» **WORK INSTRUCTIONS**:
Without the images, write out all of the following entries exactly.

Saved entries:
*** Block opens ***

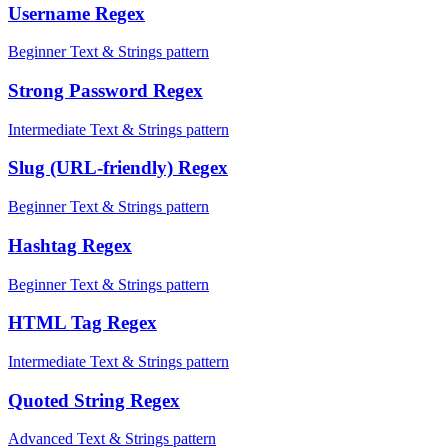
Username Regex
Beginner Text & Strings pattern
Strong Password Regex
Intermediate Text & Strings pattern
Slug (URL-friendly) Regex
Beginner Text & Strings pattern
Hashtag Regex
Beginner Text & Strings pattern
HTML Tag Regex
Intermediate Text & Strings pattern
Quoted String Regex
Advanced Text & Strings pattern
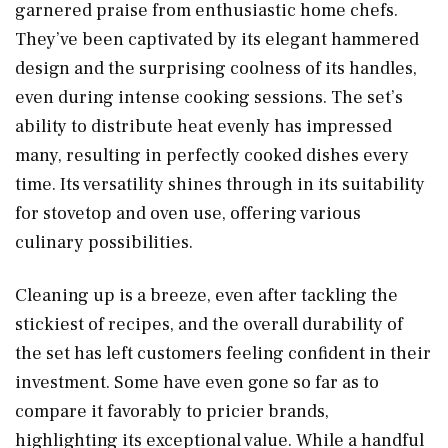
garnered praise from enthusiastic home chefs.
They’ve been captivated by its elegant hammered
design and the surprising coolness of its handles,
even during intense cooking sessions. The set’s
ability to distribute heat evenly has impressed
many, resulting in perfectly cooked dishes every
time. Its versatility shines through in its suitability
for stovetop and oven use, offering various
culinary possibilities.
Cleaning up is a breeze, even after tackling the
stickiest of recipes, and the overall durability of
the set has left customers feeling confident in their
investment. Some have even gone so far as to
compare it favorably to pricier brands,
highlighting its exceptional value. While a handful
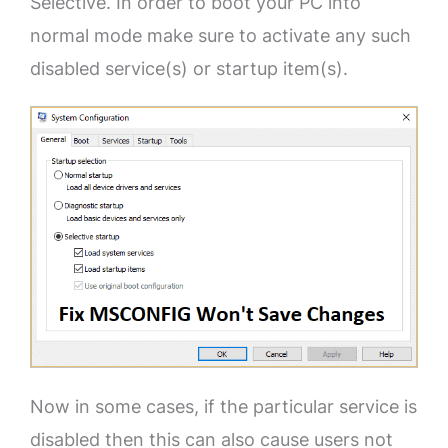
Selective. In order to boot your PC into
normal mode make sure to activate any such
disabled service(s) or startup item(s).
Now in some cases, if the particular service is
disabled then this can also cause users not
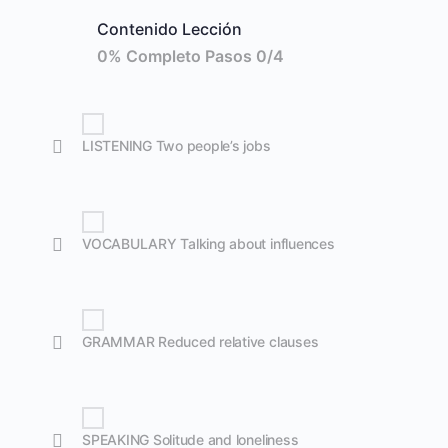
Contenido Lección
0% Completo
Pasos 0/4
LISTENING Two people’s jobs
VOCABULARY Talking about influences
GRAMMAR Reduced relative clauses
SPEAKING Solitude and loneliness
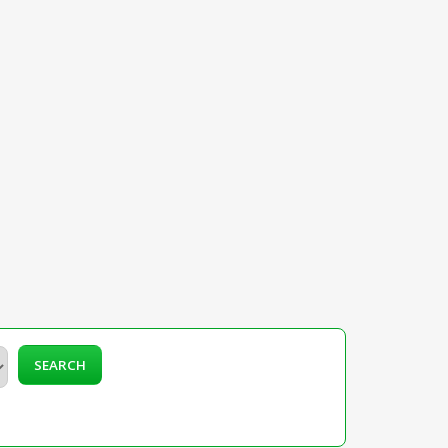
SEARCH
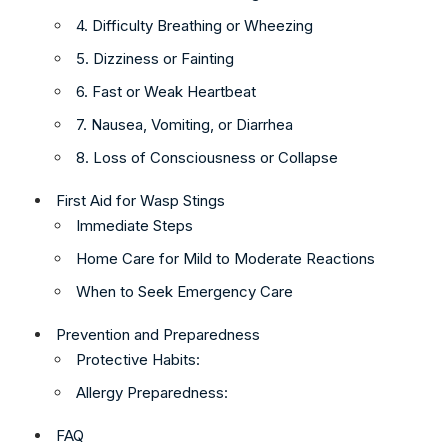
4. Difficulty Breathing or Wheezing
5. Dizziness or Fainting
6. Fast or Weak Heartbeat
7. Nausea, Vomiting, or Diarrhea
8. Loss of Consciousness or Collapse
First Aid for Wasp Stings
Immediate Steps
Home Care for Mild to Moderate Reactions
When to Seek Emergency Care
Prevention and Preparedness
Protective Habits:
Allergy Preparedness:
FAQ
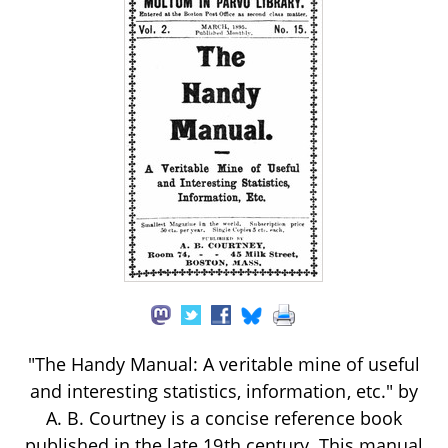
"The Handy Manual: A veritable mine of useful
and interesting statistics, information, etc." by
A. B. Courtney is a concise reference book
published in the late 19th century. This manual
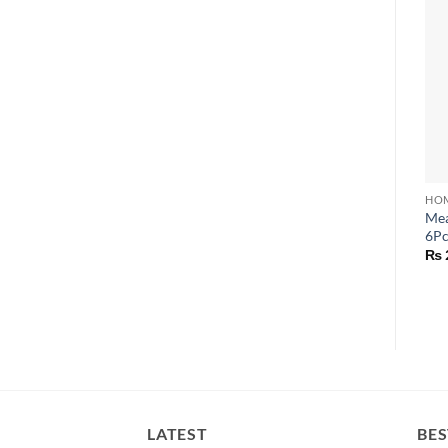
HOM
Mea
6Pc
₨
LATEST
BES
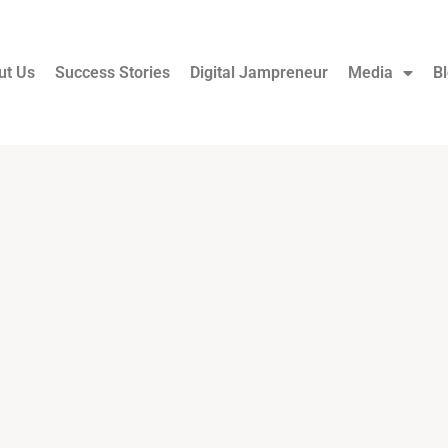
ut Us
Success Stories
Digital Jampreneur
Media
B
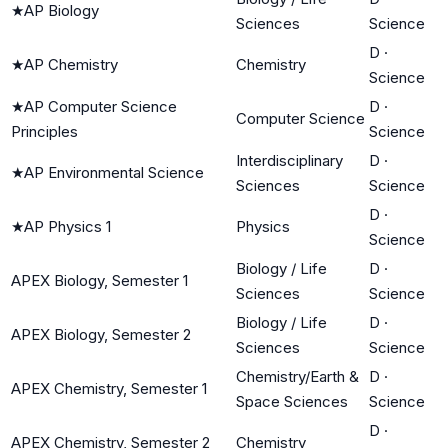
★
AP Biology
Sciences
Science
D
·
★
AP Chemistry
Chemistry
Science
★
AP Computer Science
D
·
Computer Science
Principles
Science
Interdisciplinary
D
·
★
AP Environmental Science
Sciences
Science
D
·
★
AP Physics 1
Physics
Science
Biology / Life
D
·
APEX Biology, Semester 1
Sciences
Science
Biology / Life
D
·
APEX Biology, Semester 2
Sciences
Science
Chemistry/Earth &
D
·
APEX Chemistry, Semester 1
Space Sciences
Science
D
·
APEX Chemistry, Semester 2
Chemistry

*** Block closes ***

» **REPLY**:
Username Regex
Beginner Text & Strings pattern
Strong Password Regex
Intermediate Text & Strings pattern
Slug (URL-friendly) Regex
Beginner Text & Strings pattern
Hashtag Regex
Beginner Text & Strings pattern
HTML Tag Regex
Intermediate Text & Strings pattern
Quoted String Regex
Advanced Text & Strings pattern
garnered praise from enthusiastic home chefs.
They’ve been captivated by its elegant hammered
design and the surprising coolness of its handles,
even during intense cooking sessions. The set’s
ability to distribute heat evenly has impressed
many, resulting in perfectly cooked dishes every
time. Its versatility shines through in its suitability
for stovetop and oven use, offering various
culinary possibilities.
Cleaning up is a breeze, even after tackling the
stickiest of recipes, and the overall durability of
the set has left customers feeling confident in their
investment. Some have even gone so far as to
compare it favorably to pricier brands,
highlighting its exceptional value. While a handful
Selective. In order to boot your PC into
normal mode make sure to activate any such
disabled service(s) or startup item(s).
Now in some cases, if the particular service is
disabled then this can also cause users not
Contenido Lección
0% Completo
Pasos 0/4
LISTENING Two people’s jobs
VOCABULARY Talking about influences
GRAMMAR Reduced relative clauses
SPEAKING Solitude and loneliness
SEARCH
4. Difficulty Breathing or Wheezing
5. Dizziness or Fainting
6. Fast or Weak Heartbeat
7. Nausea, Vomiting, or Diarrhea
8. Loss of Consciousness or Collapse
First Aid for Wasp Stings
Immediate Steps
Home Care for Mild to Moderate Reactions
When to Seek Emergency Care
Prevention and Preparedness
Protective Habits:
Allergy Preparedness:
FAQ
"The Handy Manual: A veritable mine of useful
and interesting statistics, information, etc." by
A. B. Courtney is a concise reference book
published in the late 19th century. This manual
HOM
Mea
6Pc
₨
LATEST
BES
ut Us
Success Stories
Digital Jampreneur
Media
B
★
AP Biology
Sciences
Science
D
·
★
AP Chemistry
Chemistry
Science
★
AP Computer Science
D
·
Computer Science
Principles
Science
Interdisciplinary
D
·
★
AP Environmental Science
Sciences
Science
D
·
★
AP Physics 1
Physics
Science
Biology / Life
D
·
APEX Biology, Semester 1
Sciences
Science
Biology / Life
D
·
APEX Biology, Semester 2
Sciences
Science
Chemistry/Earth &
D
·
APEX Chemistry, Semester 1
Space Sciences
Science
D
·
APEX Chemistry, Semester 2
Chemistry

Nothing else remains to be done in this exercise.